Suleyman Karaman (born 1956 in Refahiye, Erzincan) is a Turkish politician from the Justice and Development Party, who was a former General Manager and chairman of the Board of Directors of Turkish State Railways (TCDD) and Deputy General Manager of Istanbul transportation authority (IETT).

He was elected to the Grand National Assembly of Turkey in the 2018, and again in 2023.

== Career ==
Between 1979 and 1981, he took part in prototype studies on engines, tractors and agricultural machinery at ITU. Until 1984, in addition to his doctoral studies, he taught technical drawing and machine knowledge courses as a research assistant. Between 1984 and 1994, he worked in the automotive sub-industry as business manager, deputy general manager and board member, respectively. During this period, he participated in the localization of imported parts and as a result of his efforts, he received the "Best Company Award in Localization" from the Automotive Industry Association together with the company he worked for.

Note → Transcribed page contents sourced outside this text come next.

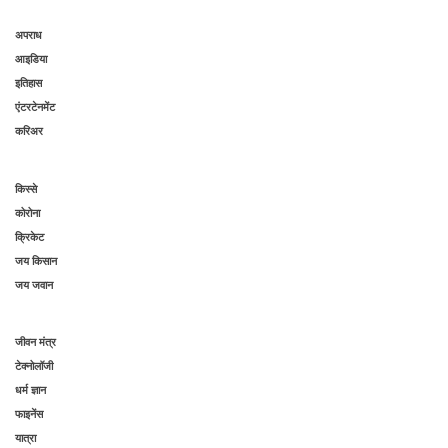
अपराध
आइडिया
इतिहास
एंटरटेनमेंट
करिअर
किस्से
कोरोना
क्रिकेट
जय किसान
जय जवान
जीवन मंत्र
टेक्नोलॉजी
धर्म ज्ञान
फाइनेंस
यात्रा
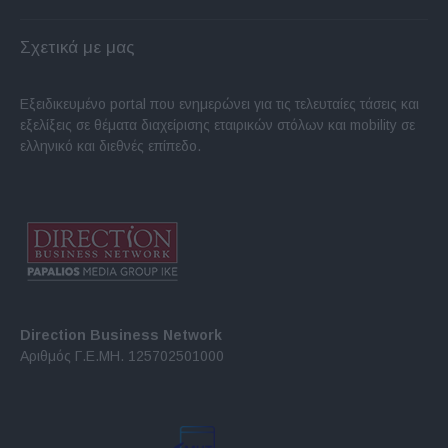
Σχετικά με μας
Εξειδικευμένο portal που ενημερώνει για τις τελευταίες τάσεις και
εξελίξεις σε θέματα διαχείρισης εταιρικών στόλων και mobility σε
ελληνικό και διεθνές επίπεδο.
Direction Business Network
Αριθμός Γ.Ε.ΜΗ. 125702501000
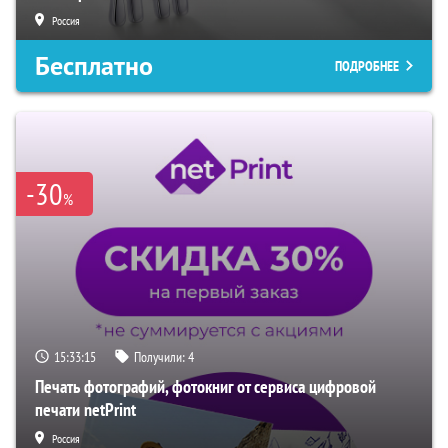
Россия
Бесплатно
ПОДРОБНЕЕ
-30
%
15:33:14
Получили:
4
Печать фотографий, фотокниг от сервиса цифровой
печати netPrint
Россия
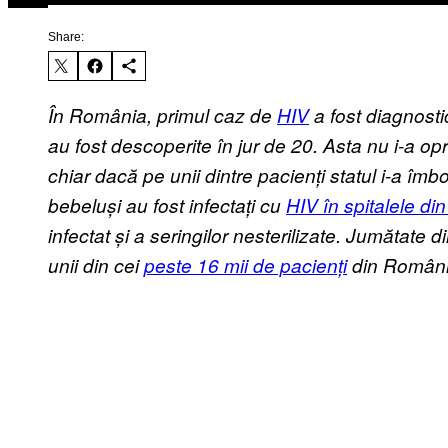
Share:
În România, primul caz de
HIV
a fost diagnosti
au fost descoperite în jur de 20. Asta nu i-a op
chiar dacă pe unii dintre pacienți statul i-a îm
bebeluși au fost infectați cu
HIV în spitalele d
infectat și a seringilor nesterilizate. Jumătate din
unii din cei
peste 16 mii de pacienți
din Români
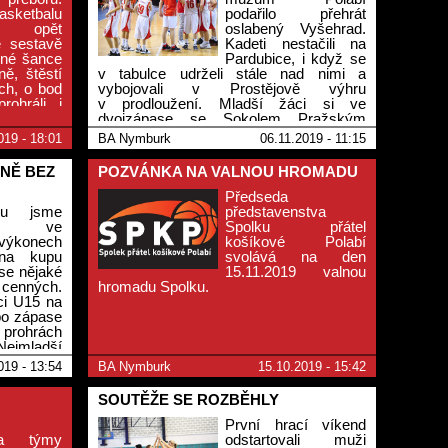
ketbalu
podařilo přehrát
 opět
oslabený Vyšehrad.
é sestavě
Kadeti nestačili na
ěné šance
Pardubice, i když se
ně, štěstí
v tabulce udrželi stále nad nimi a
ích, o bod
vybojovali v Prostějově výhru
rohráli, i
v prodloužení. Mladší žáci si ve
 trochu
dvojzápase se Sokolem Pražským
minižáci
počítali doma excelentně, venku prohráli,
019 - 18:01
BA Nymburk
06.11.2019 - 11:15
 nejmladší
ale menším rozdílem. Mladší minižáci
 na půl.
Nymburka s přehledem vyhráli na
INĚ BEZ
POZVÁNKA NA VALNOU HROMADU
Českým Brodem, milovičtí prohráli
s Brandýsem. Ženám ve II.lize nevyšel
Předseda
úvod a závěr zápasu s Příborem a
du jsme
představenstva
prohrály.
vali ve
Spolku přátel
výkonech
košíkové Polabí
 na kupu
svolává na den
ase nějaké
15.11.2019 valnou
 cenných.
hromadu Spolku.
ci U15 na
 po zápase
prohrách
 Nejmladší
 Benešov,
019 - 13:54
BA Nymburk
15.10.2019 - 15:42
SOUTĚŽE SE ROZBĚHLY
První hrací víkend
va týmy
odstartovali muži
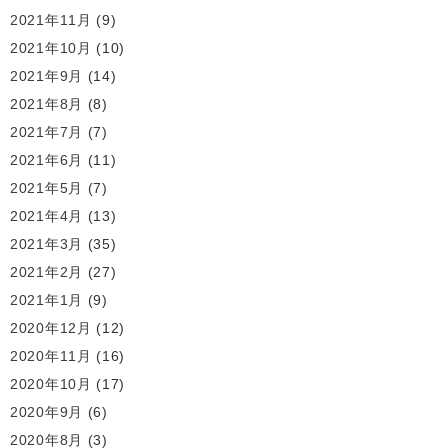
2021年11月
(9)
2021年10月
(10)
2021年9月
(14)
2021年8月
(8)
2021年7月
(7)
2021年6月
(11)
2021年5月
(7)
2021年4月
(13)
2021年3月
(35)
2021年2月
(27)
2021年1月
(9)
2020年12月
(12)
2020年11月
(16)
2020年10月
(17)
2020年9月
(6)
2020年8月
(3)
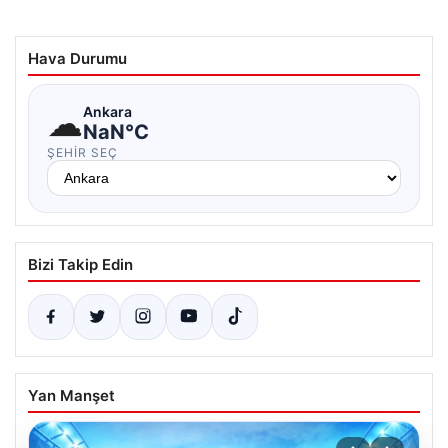
Hava Durumu
☁
Ankara
NaN°C
ŞEHIR SEÇ
Bizi Takip Edin
Yan Manşet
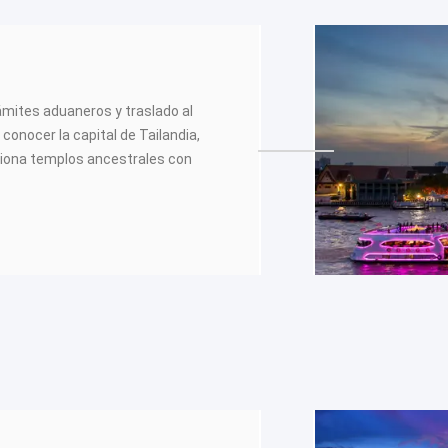
ámites aduaneros y traslado al
 conocer la capital de Tailandia,
siona templos ancestrales con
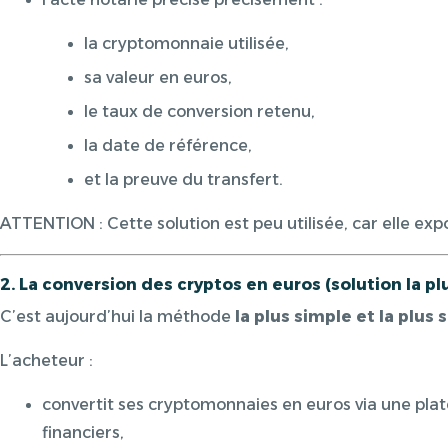
la cryptomonnaie utilisée,
sa valeur en euros,
le taux de conversion retenu,
la date de référence,
et la preuve du transfert.
ATTENTION : Cette solution est peu utilisée, car elle exp
2. La conversion des cryptos en euros (solution la p
C’est aujourd’hui la méthode
la plus simple et la plus
L’acheteur :
convertit ses cryptomonnaies en euros via une pla
financiers,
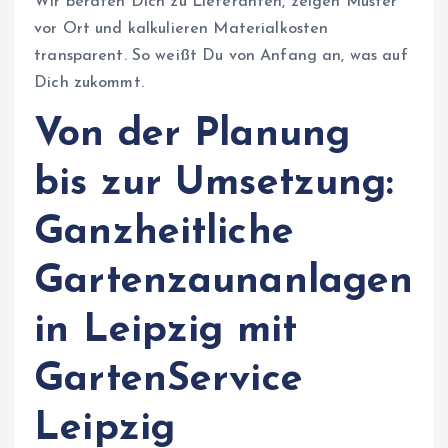
Wir beraten Dich zu Lieferanten, zeigen Muster
vor Ort und kalkulieren Materialkosten
transparent. So weißt Du von Anfang an, was auf
Dich zukommt.
Von der Planung
bis zur Umsetzung:
Ganzheitliche
Gartenzaunanlagen
in Leipzig mit
GartenService
Leipzig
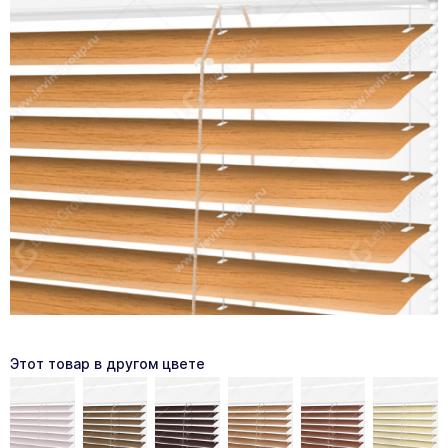
Этот товар в другом цвете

In 1994, he was appointed as IETT Assistant General Manager. In this position, he took part in the introduction of modern buses and bus stops in Istanbul and the introduction of AKBİL. During the same period, he took part in the conversion of buses in Istanbul to natural gas to reduce air pollution and the introduction of EURO 2 buses to Istanbul. In addition to these, he also supported social projects and played a role in the introduction of buses with missing persons announcements.

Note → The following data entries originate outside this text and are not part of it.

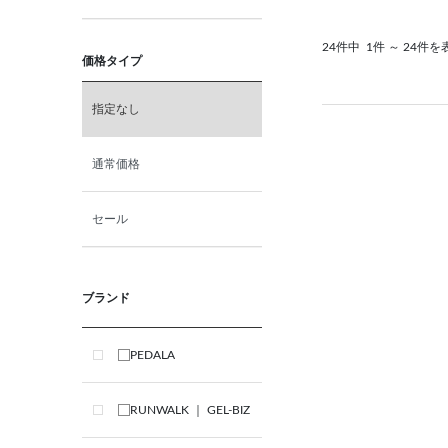
24件中
1件 ～ 24件を
価格タイプ
指定なし
通常価格
セール
ブランド
PEDALA
RUNWALK ｜ GEL-BIZ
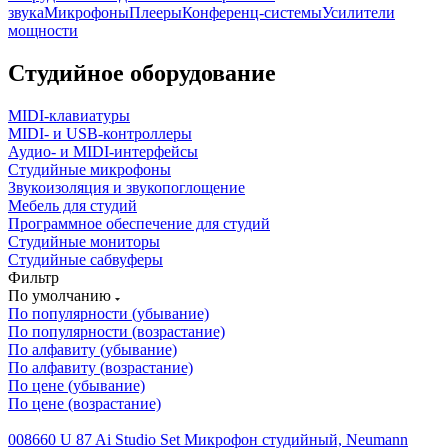
звука
Микрофоны
Плееры
Конференц-системы
Усилители
мощности
Студийное оборудование
MIDI-клавиатуры
MIDI- и USB-контроллеры
Аудио- и MIDI-интерфейсы
Студийные микрофоны
Звукоизоляция и звукопоглощение
Мебель для студий
Программное обеспечение для студий
Студийные мониторы
Студийные сабвуферы
Фильтр
По умолчанию
По популярности (убывание)
По популярности (возрастание)
По алфавиту (убывание)
По алфавиту (возрастание)
По цене (убывание)
По цене (возрастание)
008660 U 87 Ai Studio Set Микрофон студийный, Neumann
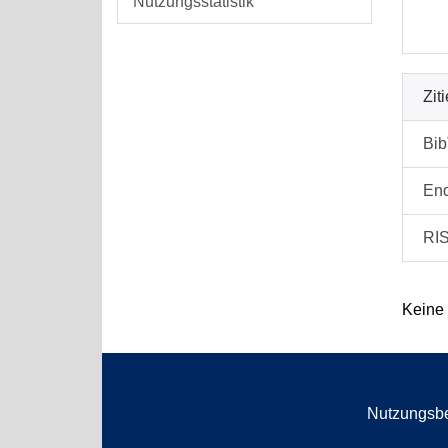
Nutzungsstatistik
Zit
Bi
En
RI
Keine
Nutzungsb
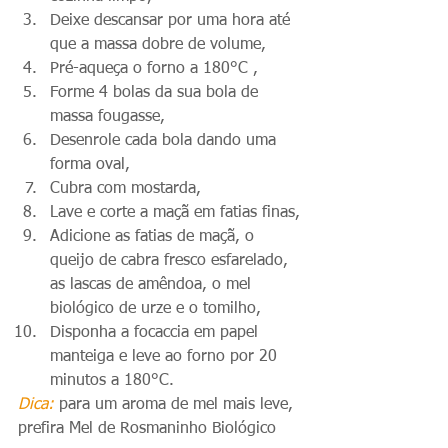
Deixe descansar por uma hora até 
que a massa dobre de volume,
Pré-aqueça o forno a 180°C ,
Forme 4 bolas da sua bola de 
massa fougasse,
Desenrole cada bola dando uma 
forma oval,
Cubra com mostarda,
Lave e corte a maçã em fatias finas,
Adicione as fatias de maçã, o 
queijo de cabra fresco esfarelado, 
as lascas de amêndoa, o mel 
biológico de urze e o tomilho,
Disponha a focaccia em papel 
manteiga e leve ao forno por 20 
minutos a 180°C.
Dica:
 para um aroma de mel mais leve, 
prefira Mel de Rosmaninho Biológico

He contributed to seminars on total quality management, continuous development and synergistic management. He worked in ISFALT, ISBAK, ISTON, ISMER and BELTUR, which are the organizations of Istanbul Metropolitan Municipality.

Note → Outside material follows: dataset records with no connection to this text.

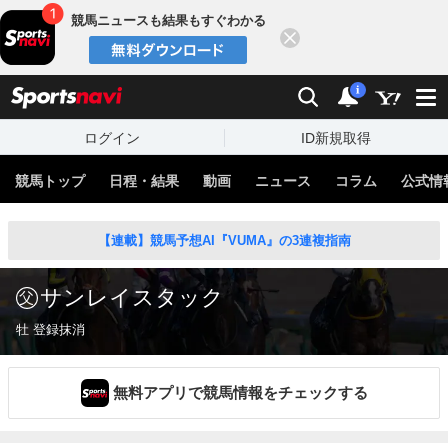
競馬ニュースも結果もすぐわかる
閉じる
スポーツナビ
検索
通知
i
ログイン
ID新規取得
競馬トップ
日程・結果
動画
ニュース
コラム
公式情
【連載】競馬予想AI『VUMA』の3連複指南
サンレイスタック
牡 登録抹消
無料アプリで競馬情報をチェックする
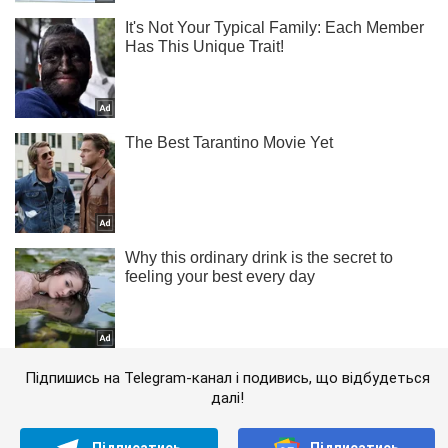
Підпишись на Telegram-канал і подивись, що відбудеться
далі!
Підписатись
Підписатись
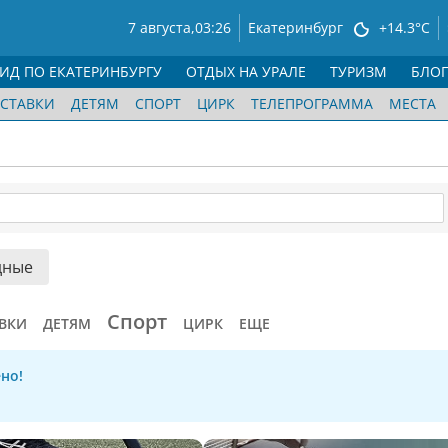
7 августа,
03:26
Екатеринбург
+14.3°C
ГИД ПО ЕКАТЕРИНБУРГУ
ОТДЫХ НА УРАЛЕ
ТУРИЗМ
БЛО
СТАВКИ
ДЕТЯМ
СПОРТ
ЦИРК
ТЕЛЕПРОГРАММА
МЕСТА
дные
Спорт
ВКИ
ДЕТЯМ
ЦИРК
ЕЩЕ
но!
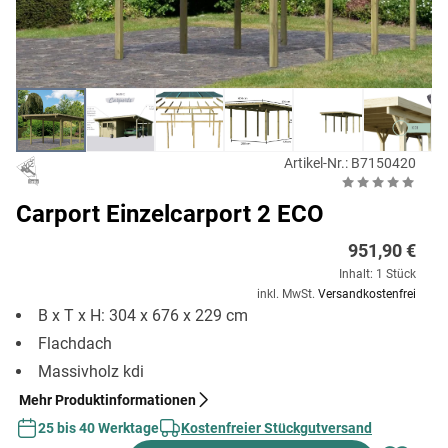
Artikel-Nr.: B7150420
Carport Einzelcarport 2 ECO
951,90 €
Inhalt: 1 Stück
inkl. MwSt.
Versandkostenfrei
B x T x H: 304 x 676 x 229 cm
Flachdach
Massivholz kdi
Mehr Produktinformationen
25 bis 40 Werktage
Kostenfreier Stückgutversand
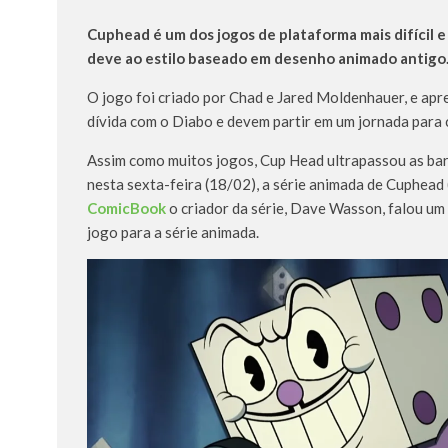
Cuphead é um dos jogos de plataforma mais difícil 
deve ao estilo baseado em desenho animado antigo
O jogo foi criado por Chad e Jared Moldenhauer, e ap
dívida com o Diabo e devem partir em um jornada para 
Assim como muitos jogos, Cup Head ultrapassou as ba
nesta sexta-feira (18/02), a série animada de Cuphead
ComicBook
o criador da série, Dave Wasson, falou um
jogo para a série animada.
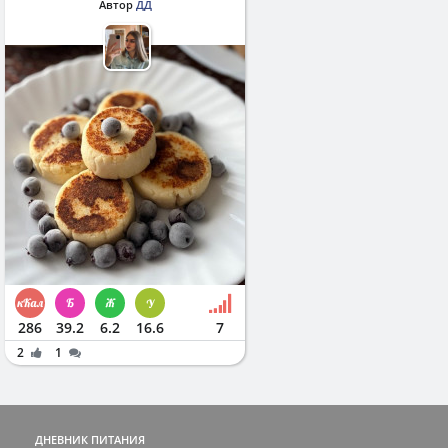
Автор
ДД
286
39.2
6.2
16.6
7
2
1
ДНЕВНИК ПИТАНИЯ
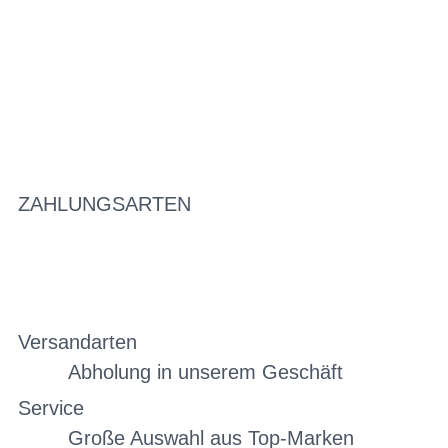
ZAHLUNGSARTEN
Versandarten
Abholung in unserem Geschäft
Service
Große Auswahl aus Top-Marken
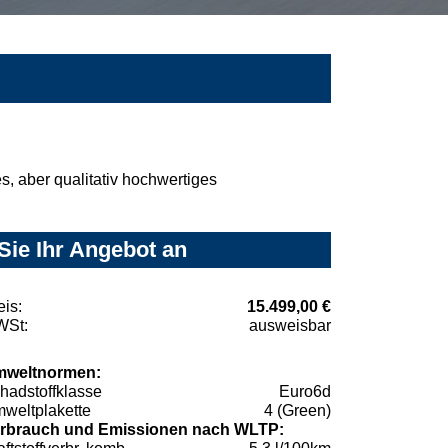
, aber qualitativ hochwertiges
Sie Ihr Angebot an
eis:
15.499,00 €
St:
ausweisbar
weltnormen:
hadstoffklasse
Euro6d
weltplakette
4 (Green)
rbrauch und Emissionen nach WLTP:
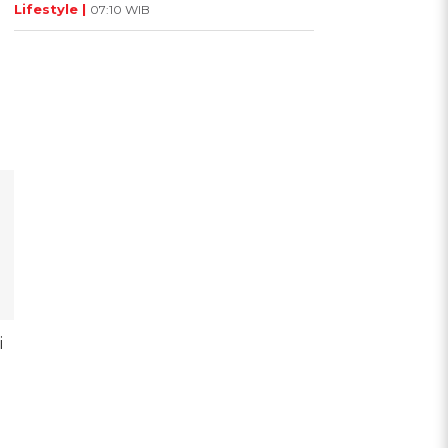
Lifestyle |
07:10 WIB
i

On December 31, 2002, he assumed the duties of general manager and chairman of the board of directors of TCDD Enterprise. During this period, he contributed to the realization of more than 100 railway projects, especially the High Speed Train project. After the Pamukova train accident during his tenure as General Director of TCDD, the request of the Public Prosecutor's Office to open an investigation against him was rejected by the then Minister of Transportation Binali Yıldırım.